§ **What the task requires**
What lines below include the string "Tactical"? Pick them out and copy them.
++++ Provided records
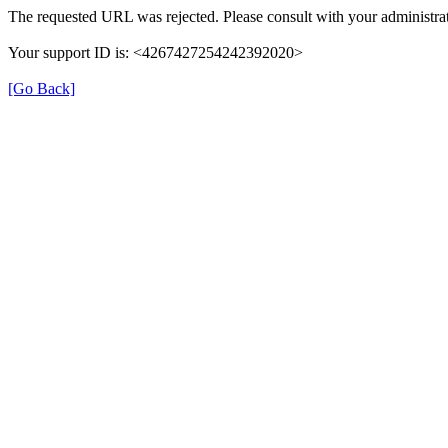
The requested URL was rejected. Please consult with your administrat
Your support ID is: <4267427254242392020>
[Go Back]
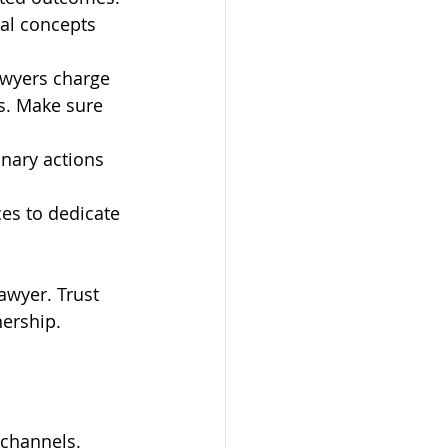
al concepts 
awyers charge 
s. Make sure 
inary actions 
es to dedicate 
awyer. Trust 
nership.
 channels. 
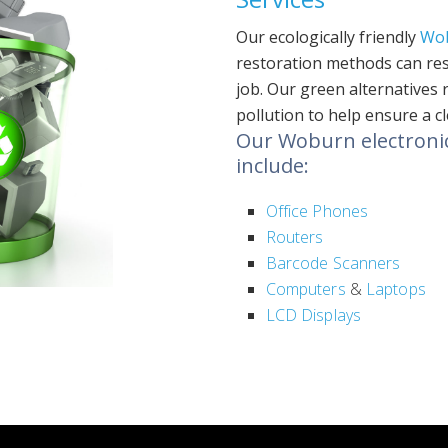
Our ecologically friendly
Wo
restoration methods can rest
job. Our green alternatives
pollution to help ensure a c
Our Woburn electronics
include:
Office Phones
Routers
Barcode Scanners
Computers
&
Laptops
LCD Displays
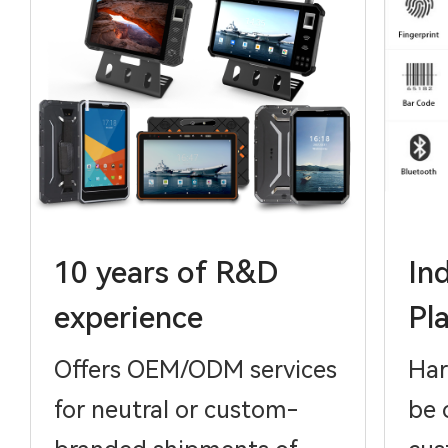
10 years of R&D
In
experience
Pl
Offers OEM/ODM services
Har
for neutral or custom-
be 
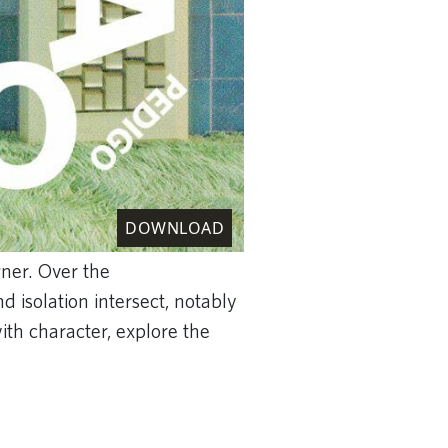
DOWNLOAD
gner. Over the
 isolation intersect, notably
th character, explore the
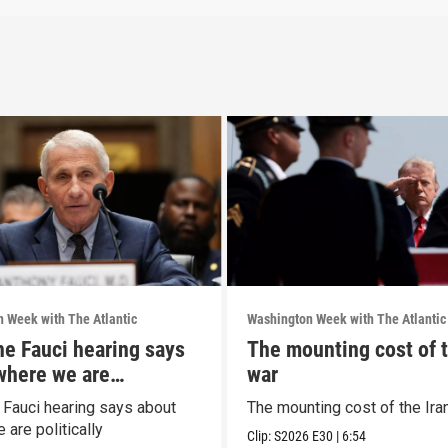
 Week with The Atlantic
Washington Week with The Atlantic
he Fauci hearing says
The mounting cost of t
where we are
war
ally
 Fauci hearing says about
The mounting cost of the Ira
are politically
Clip:
S2026
E30
|
6:54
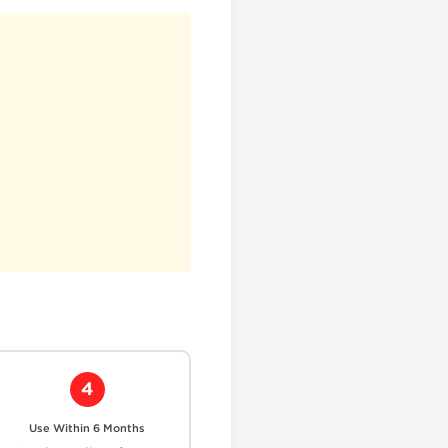
4
Use Within 6 Months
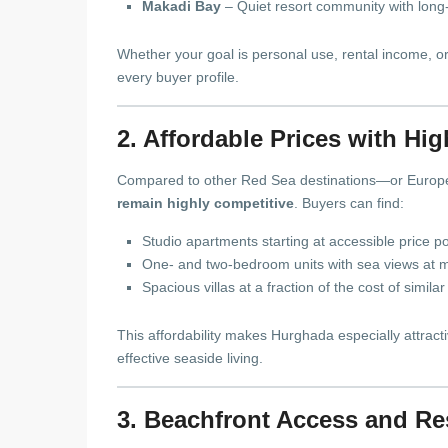
Makadi Bay
– Quiet resort community with long
Whether your goal is personal use, rental income, o
every buyer profile.
2. Affordable Prices with Hi
Compared to other Red Sea destinations—or Europ
remain highly competitive
. Buyers can find:
Studio apartments starting at accessible price po
One- and two-bedroom units with sea views at m
Spacious villas at a fraction of the cost of simi
This affordability makes Hurghada especially attractiv
effective seaside living.
3. Beachfront Access and Re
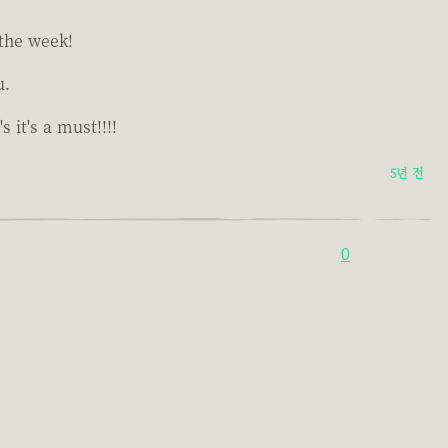
 the week!
u.
it's a must!!!!
5년 전
0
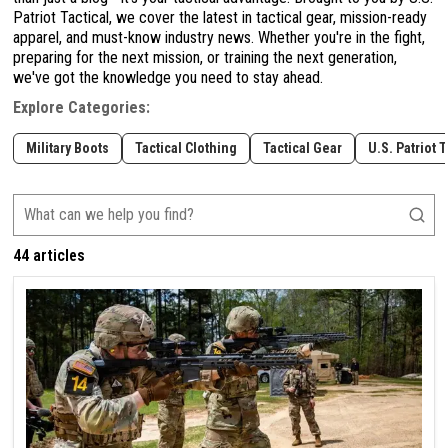
Patriot Tactical, we cover the latest in tactical gear, mission-ready
apparel, and must-know industry news. Whether you're in the fight,
preparing for the next mission, or training the next generation,
we've got the knowledge you need to stay ahead.
Explore Categories:
Military Boots
Tactical Clothing
Tactical Gear
U.S. Patriot 
44 articles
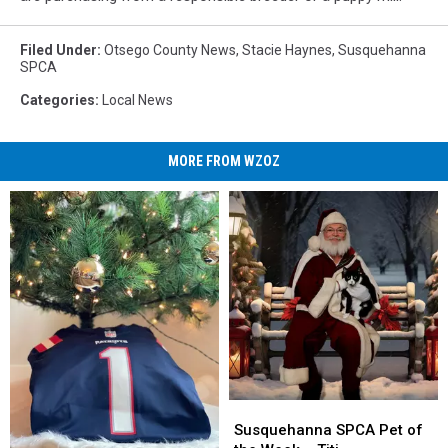
Filed Under
:
Otsego County News
,
Stacie Haynes
,
Susquehanna
SPCA
Categories
:
Local News
MORE FROM WZOZ
Susquehanna
Susquehanna
SPCA
SPCA
Susquehanna SPCA Pet of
++++++++
§ **Written response**
Patriot Tactical, we cover the latest in tactical gear, mission-ready
Tactical Clothing
Tactical Gear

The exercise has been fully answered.